Inilah keluhuran dalam dunia spiritualitas manusia tertinggi. Manusia sudah memperoleh pengetahuan mutlak, dalam mencapai kesempurnaan hidup. Pada tingkat inilah, manusia mencapai kesadaran ketuhanan tertinggi yang transenden dan isoteris--yang mendorong sukma sejati manusia ingat untuk kembali kepada Tuhan Yang Maha Esa, dan bersatu dengan-Nya.



JANGGAN SMARASANTA

Adalah lambang manusia ksatria yang rasa cintanya kepada Tuhan mencapai kesempurnaan. Rasa cinta yang agung dari manusia kesatria kepada Tuhan akan memunculkan LIMA SIFAT yang dalam kedalaman jiwa ksatria sebagai berikut:


  1. Manusia kesatria, yang sempurna cintanya kepada Tuhan Yang Maha Esa, tidak berharap dan bergantung kepada sesama makhluk dan tidak pula menyembahnya.

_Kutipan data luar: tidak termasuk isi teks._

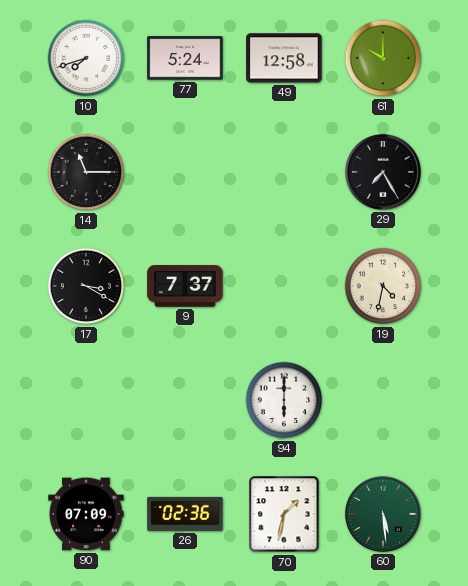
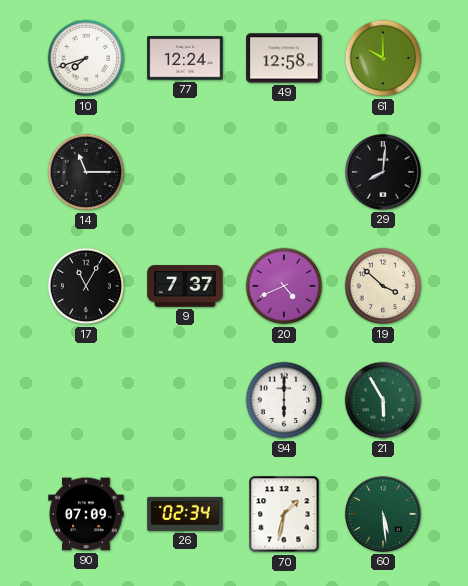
77: 5:24 -> 12:24
29: 7:25 -> 8:01
17: 3:20 -> 11:05
20: none -> 4:41
19: 4:32 -> 3:52
21: none -> 5:55
26: 02:36 -> 02:34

  2. Manusia kesatria, yang sempurna cintanya kepada Tuhan Yang Maha Esa, tidak memperkuat keinginannya untuk berbuat baik karena riya’. Sebab, ada ibadah manusia yang hanya atas dasar keinginan, dan bukan atas dasar kewajiban, yang seharusnya dilakukan dengan penuh keikhlasan.

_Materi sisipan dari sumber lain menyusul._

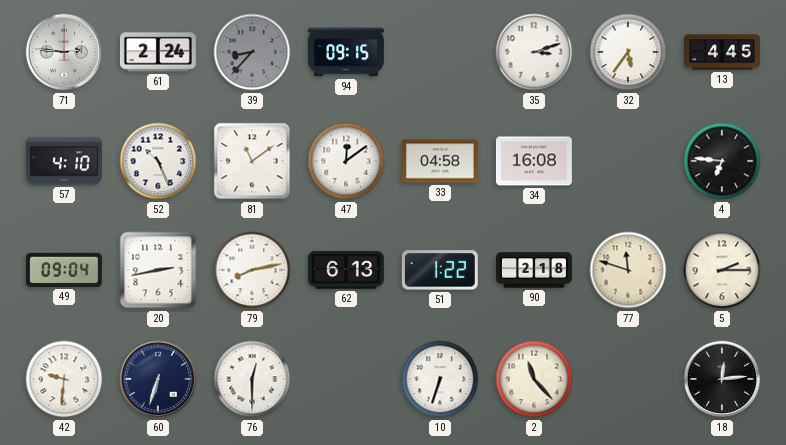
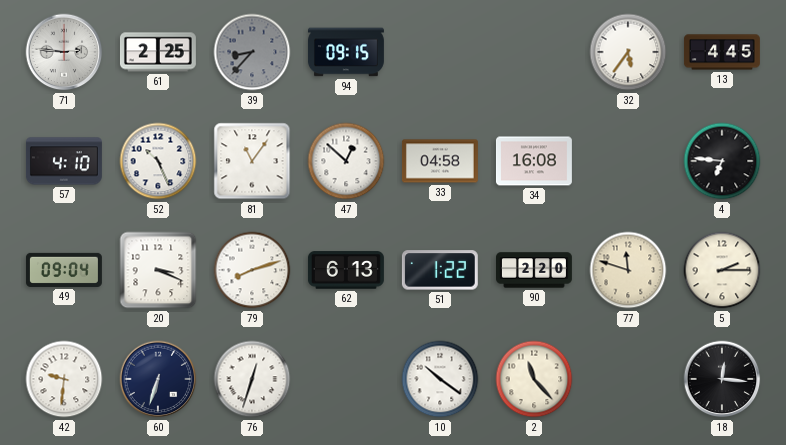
61: 2:24 -> 2:25
35: 3:12 -> none
81: 11:09 -> 11:06
47: 12:09 -> 12:52
20: 2:43 -> 3:19
79: 8:13 -> 8:12
90: 2:18 -> 2:20
76: 12:30 -> 12:33
10: 6:33 -> 10:21
18: 12:14 -> 12:16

  3. Manusia kesatria yang sempurna cintanya kepada Tuhan Yang Maha Esa,  tidak lekang termakan zaman, tetap tenang dan bahagia, serta tetap bersyukur atas apa yang diterimanya. Walau disekitarnya suasananya sudah seperti suasana neraka.

  4. Manusia kesatria, yang sempurna cintanya kepada Tuhan Yang Maha Esa, tidak akan berbuat jahat dan keji kepada semua makhluk ciptaan-Nya - apalagi kepada sesama manusia yang tidak bersalah. Sedangkan kepada mereka yang bersalah, hukum akan ditegakkan dengan dasar ketuhanan, kemanusiaan dan keadilan. Bukti kecintaan yang sempurna, dari manusia kesatria kepada Tuhan Yang Maha Esa, adalah: “DHARMA MASIHI SAMASTA BUWANA”, artinya manusia ksatria mencintai alam semesta beserta seluruh makhluk ciptaannya.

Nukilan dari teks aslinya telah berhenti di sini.